Gary Lineker dürfte sein Wochenende mehr genossen haben als die Chefs der BBC. Er hatte unverhofft frei und besuchte am Samstag in seiner Heimatstadt das Spiel seines ehemaligen Vereins Leicester gegen Chelsea. Leicester verlor zwar, doch Lineker wurde von den Fans mit Sprechchören und Plakaten gefeiert. Noch mehr dürfte den 62-Jährigen aber die Solidarität seiner Berufskollegen gefreut haben.

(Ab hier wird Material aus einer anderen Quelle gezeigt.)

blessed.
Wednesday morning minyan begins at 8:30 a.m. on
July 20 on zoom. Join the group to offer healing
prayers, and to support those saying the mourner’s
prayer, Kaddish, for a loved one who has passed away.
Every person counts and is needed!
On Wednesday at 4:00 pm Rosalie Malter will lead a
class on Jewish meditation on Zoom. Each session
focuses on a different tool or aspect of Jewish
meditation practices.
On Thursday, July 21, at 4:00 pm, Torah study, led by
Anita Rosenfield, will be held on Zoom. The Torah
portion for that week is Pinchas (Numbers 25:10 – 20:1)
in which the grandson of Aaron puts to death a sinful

Seit 1999 präsentiert Lineker im öffentlich-rechtlichen TV-Sender BBC am Samstagabend die Highlight-Sendung «Match of the Day» über die Spiele der Premier League – zusammen mit jeweils zwei oder drei prominenten Experten. Auch bei der WM in Katar stand der ehemalige Goalgetter im Einsatz – und kritisierte die Menschenrechtslage im Golfemirat deutlicher als die meisten anderen Kommentatoren.
Der heikle Nazi-Vergleich
Nun schoss er aber offensichtlich übers Ziel hinaus. Nachdem die konservative Regierung letzte Woche einen Gesetzesentwurf vorgelegt hatte, mit dem diese illegalen Einwanderern das Recht absprechen will, einen Asylantrag zu stellen und sie stattdessen nach Afrika auszuschaffen, reagierte Lineker auf Twitter. «Um Himmels Willen, das ist jenseits von schrecklich», schrieb er. «Das ist einfach eine unermesslich grausame Politik gegen die verletzlichsten Menschen, in einer Sprache, die der des Deutschland der 30er-Jahre nicht unähnlich ist. Und da soll ich daneben sein?»

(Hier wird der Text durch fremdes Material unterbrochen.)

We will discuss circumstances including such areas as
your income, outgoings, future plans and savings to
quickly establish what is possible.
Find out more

Linekers linksliberale Position war schon vorher bekannt, er hatte sich auch in der Vergangenheit zu tagesaktuellen Themen wie seiner Ablehnung des Brexits geäussert. Der Nazi-Vergleich brachte aber das Fass zum Überlaufen. Die BBC suspendierte ihren bestbezahlten Moderator, der jährlich über 1,5 Mio. Pfund verdient – «bis wir uns auf eine klare Position in Sachen Social Media geeinigt haben», wie die BBC mitteilte.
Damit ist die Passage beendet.